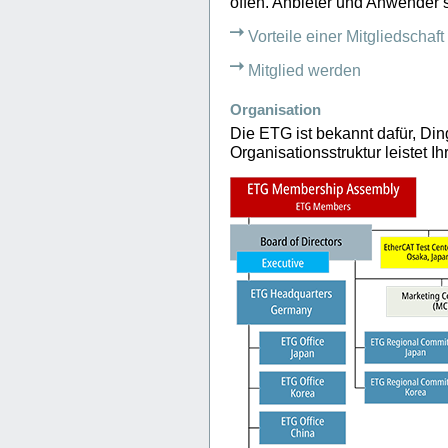
offen. Anbieter und Anwender
Vorteile einer Mitgliedschaft
Mitglied werden
Organisation
Die ETG ist bekannt dafür, Ding
Organisationsstruktur leistet I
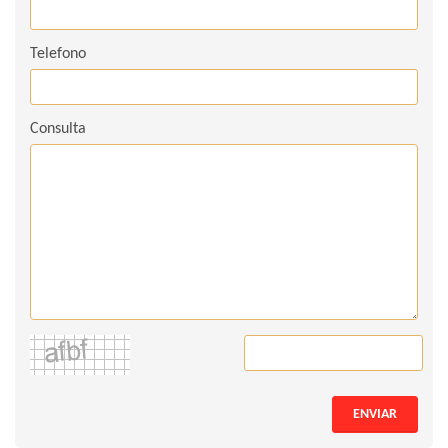
Telefono
Consulta
ENVIAR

■ **EXERCISE DIRECTIONS**
Give an exact copy of the material, leaving out every picture.

■ **RESULT OF THIS EXERCISE**
offen. Anbieter und Anwender
Vorteile einer Mitgliedschaft
Mitglied werden
Organisation
Die ETG ist bekannt dafür, Ding
Organisationsstruktur leistet I
Telefono
Consulta
ENVIAR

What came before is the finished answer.